■ Work order: State how many lines of the entries hold the string "Admin", and output nothing but that count.

■ Source information:
= = = =

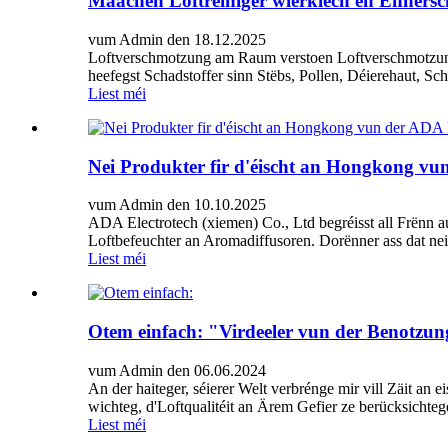
Maachen Loftreiniger wierklech en Ënnersc
vum Admin den 18.12.2025
Loftverschmotzung am Raum verstoen Loftverschmotzung a
heefegst Schadstoffer sinn Stëbs, Pollen, Déierehaut, 
Liest méi
Nei Produkter fir d'éischt an Hongkong vu
vum Admin den 10.10.2025
ADA Electrotech (xiemen) Co., Ltd begréisst all Frënn au
Loftbefeuchter an Aromadiffusoren. Dorënner ass dat neit
Liest méi
Otem einfach: "Virdeeler vun der Benotzun
vum Admin den 06.06.2024
An der haiteger, séierer Welt verbrénge mir vill Zäit 
wichteg, d'Loftqualitéit an Ärem Gefier ze berücksichte
Liest méi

= = = =

■ Response area: 3